第7話 ある日のこと
あれから数日、俺は大変な生活を送ることとなった。
毎日5時に起き、3時間ほど、素振りを始めとした大変な朝稽古、それから朝食を食べて、工事現場にバイトに行く。
それも結構ハードで、マッチョウさんいわく「これも体を鍛える修行のひとつだ」とのことだが、なるほど、と思える。

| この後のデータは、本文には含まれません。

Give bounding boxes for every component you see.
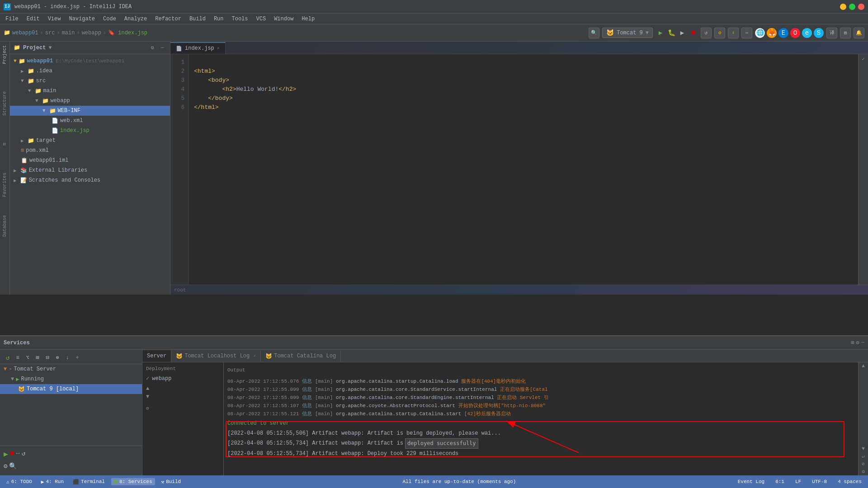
maximize-button[interactable] bbox=[849, 4, 855, 10]
project-tab[interactable]: Project bbox=[1, 43, 8, 66]
services-tab[interactable]: 8: Services bbox=[111, 478, 155, 485]
breadcrumb-webapp[interactable]: webapp bbox=[82, 30, 101, 36]
chrome-icon[interactable]: 🌐 bbox=[755, 28, 765, 38]
tree-item-pomxml[interactable]: m pom.xml bbox=[10, 145, 170, 155]
scroll-up-button[interactable]: ▲ bbox=[146, 385, 220, 392]
menu-edit[interactable]: Edit bbox=[23, 15, 43, 23]
tree-item-external-libs[interactable]: ▶ 📚 External Libraries bbox=[10, 165, 170, 175]
log-tab-catalina[interactable]: 🐱 Tomcat Catalina Log bbox=[261, 350, 341, 362]
tab-close-button[interactable]: × bbox=[217, 46, 220, 51]
notifications-button[interactable]: 🔔 bbox=[854, 28, 864, 38]
menu-navigate[interactable]: Navigate bbox=[65, 15, 99, 23]
menu-file[interactable]: File bbox=[2, 15, 22, 23]
svc-down-button[interactable]: ↓ bbox=[63, 354, 71, 362]
svc-item-tomcat9[interactable]: 🐱 Tomcat 9 [local] bbox=[0, 384, 142, 394]
translate-button[interactable]: 译 bbox=[826, 28, 837, 38]
browser3-icon[interactable]: E bbox=[778, 28, 788, 38]
tree-item-indexjsp[interactable]: 📄 index.jsp bbox=[10, 126, 170, 136]
breadcrumb-project[interactable]: webapp01 bbox=[12, 30, 38, 36]
log-clear-button[interactable]: ⊘ bbox=[862, 461, 865, 467]
breadcrumb-main[interactable]: main bbox=[62, 30, 75, 36]
tree-item-src[interactable]: ▼ 📁 src bbox=[10, 76, 170, 86]
log-wrap-button[interactable]: ↵ bbox=[862, 453, 865, 459]
debug-button[interactable]: 🐛 bbox=[666, 28, 676, 38]
line-ending[interactable]: LF bbox=[793, 478, 804, 485]
structure-tab[interactable]: Structure bbox=[1, 89, 8, 117]
maven-tab[interactable]: m bbox=[1, 141, 8, 147]
log-tab-server[interactable]: Server bbox=[142, 350, 171, 362]
tree-item-webxml[interactable]: 📄 web.xml bbox=[10, 116, 170, 126]
event-log-button[interactable]: Event Log bbox=[735, 478, 767, 485]
breadcrumb-file[interactable]: 🔖 index.jsp bbox=[108, 29, 147, 36]
database-tab[interactable]: Database bbox=[1, 213, 8, 239]
clear-button[interactable]: ⊘ bbox=[146, 405, 220, 411]
editor-tab-indexjsp[interactable]: 📄 index.jsp × bbox=[170, 42, 226, 54]
services-expand-button[interactable]: ⊞ bbox=[851, 339, 854, 346]
scroll-down-button[interactable]: ▼ bbox=[146, 394, 220, 400]
svc-item-running[interactable]: ▼ ▶ Running bbox=[0, 374, 142, 384]
todo-tab[interactable]: ⚠ 6: TODO bbox=[4, 478, 35, 486]
cursor-position[interactable]: 6:1 bbox=[773, 478, 787, 485]
menu-build[interactable]: Build bbox=[186, 15, 209, 23]
tree-item-webinf[interactable]: ▼ 📁 WEB-INF bbox=[10, 106, 170, 116]
tree-item-idea[interactable]: ▶ 📁 .idea bbox=[10, 66, 170, 76]
svc-refresh-button[interactable]: ↺ bbox=[4, 354, 12, 362]
tree-item-target[interactable]: ▶ 📁 target bbox=[10, 136, 170, 145]
indent-size[interactable]: 4 spaces bbox=[835, 478, 864, 485]
svc-item-tomcat-server[interactable]: ▼ - Tomcat Server bbox=[0, 364, 142, 374]
tab-close-localhost[interactable]: × bbox=[253, 354, 256, 359]
log-scroll-down[interactable]: ▼ bbox=[862, 446, 865, 451]
menu-tools[interactable]: Tools bbox=[228, 15, 252, 23]
menu-view[interactable]: View bbox=[44, 15, 65, 23]
opera-icon[interactable]: O bbox=[790, 28, 800, 38]
tree-item-main[interactable]: ▼ 📁 main bbox=[10, 86, 170, 96]
svc-start-button[interactable]: ▶ bbox=[4, 450, 8, 459]
code-content[interactable]: <html> <body> <h2>Hello World!</h2> </bo… bbox=[189, 54, 868, 285]
code-editor[interactable]: 1 2 3 4 5 6 <html> <body> <h2>Hello Worl… bbox=[170, 54, 868, 285]
panel-collapse-button[interactable]: — bbox=[158, 44, 166, 52]
panel-gear-button[interactable]: ⚙ bbox=[148, 44, 156, 52]
right-sidebar-btn1[interactable]: ✓ bbox=[862, 56, 865, 62]
build-tab[interactable]: ⚒ Build bbox=[159, 478, 184, 486]
ie-icon[interactable]: e bbox=[802, 28, 812, 38]
minimize-button[interactable] bbox=[840, 4, 846, 10]
firefox-icon[interactable]: 🦊 bbox=[767, 28, 777, 38]
svc-extra-btn1[interactable]: ⚙ bbox=[4, 462, 7, 470]
tree-item-scratches[interactable]: ▶ 📝 Scratches and Consoles bbox=[10, 175, 170, 185]
svc-stop-button[interactable]: ■ bbox=[10, 450, 14, 459]
menu-vcs[interactable]: VCS bbox=[253, 15, 270, 23]
svc-filter-button[interactable]: ⊞ bbox=[33, 354, 42, 362]
close-button[interactable] bbox=[858, 4, 864, 10]
log-scroll-up[interactable]: ▲ bbox=[862, 363, 865, 369]
favorites-tab[interactable]: Favorites bbox=[1, 171, 8, 199]
log-settings-button[interactable]: ⚙ bbox=[862, 469, 865, 474]
menu-help[interactable]: Help bbox=[298, 15, 318, 23]
menu-refactor[interactable]: Refactor bbox=[151, 15, 185, 23]
svc-extra-btn2[interactable]: 🔍 bbox=[9, 462, 17, 470]
svc-plus-button[interactable]: + bbox=[73, 354, 81, 362]
terminal-tab[interactable]: ⬛ Terminal bbox=[70, 478, 108, 486]
safari-icon[interactable]: S bbox=[814, 28, 824, 38]
svc-add-button[interactable]: ⊕ bbox=[53, 354, 61, 362]
build-button[interactable]: ⚙ bbox=[714, 28, 725, 38]
tomcat-config-dropdown[interactable]: 🐱 Tomcat 9 ▼ bbox=[602, 28, 653, 38]
tree-item-webapp01[interactable]: ▼ 📁 webapp01 E:\MyCode\test\webapp01 bbox=[10, 56, 170, 66]
log-tab-localhost[interactable]: 🐱 Tomcat Localhost Log × bbox=[171, 350, 261, 362]
services-minimize-button[interactable]: — bbox=[861, 339, 864, 346]
layout-button[interactable]: ⊞ bbox=[840, 28, 851, 38]
tree-item-webapp[interactable]: ▼ 📁 webapp bbox=[10, 96, 170, 106]
run-button[interactable]: ▶ bbox=[656, 28, 665, 38]
menu-window[interactable]: Window bbox=[270, 15, 297, 23]
svc-tree-button[interactable]: ⌥ bbox=[24, 354, 32, 362]
svc-search-button[interactable]: ⊟ bbox=[43, 354, 52, 362]
run-with-coverage-button[interactable]: ▶ bbox=[677, 28, 687, 38]
update-button[interactable]: ⬇ bbox=[728, 28, 739, 38]
svc-connect-button[interactable]: ↔ bbox=[16, 450, 19, 459]
run-tab[interactable]: ▶ 4: Run bbox=[38, 478, 66, 486]
breadcrumb-src[interactable]: src bbox=[45, 30, 55, 36]
encoding[interactable]: UTF-8 bbox=[809, 478, 830, 485]
services-settings-button[interactable]: ⚙ bbox=[856, 339, 859, 346]
svc-redeploy-button[interactable]: ↺ bbox=[22, 450, 25, 459]
navigate-back-button[interactable]: 🔍 bbox=[589, 28, 599, 38]
stop-button[interactable]: ■ bbox=[688, 28, 698, 38]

そして、(昼休憩含み)11時間程度の労働を終えると、その日の給金で、公衆浴場で汗を流し、酒場で夕食を食べ、家に戻り就寝、というのが一日の流れである。
そんなある日、夕食の場で、少女に話しかけられた。
「ねぇ、ちょっと隣に座っていい?」
彼女は、12から13歳ほどの、さらさらしたストレートの金髪が印象的な美少女だった。
元の世界にいたころはそんなこと一度もなかったので、
(うっひょぉぉぉ!! 女の子が話しかけてくれたぁぁぁぁぁ!!! まじか!これは俺の妄想じゃねぇよな!? やったぁぁぁぁぁぁぁぁ!!!!)
心の中は舞い上がった。滅多に女子と話すことがなかった童貞の反応がこれである。
だが、そんな反応を表に出すと社会的に自らの存在が危うくなるため、
「ああ、いいよ」
と、紳士的に振舞った。
「私の名前はアリス。君は?」
「俺は純也。よろしく」
そんな感じで、会話は自己紹介から始まり、互いの趣味や特技など、話を広げた。
ちなみに、同年代の冒険者も多くいたのだが、それらの大半は俺のことを羨ましそうに見ていた。しかし、それに俺は気付いていなかった。
俺は、この世界に来て始めて、異性の友達を手に入れた。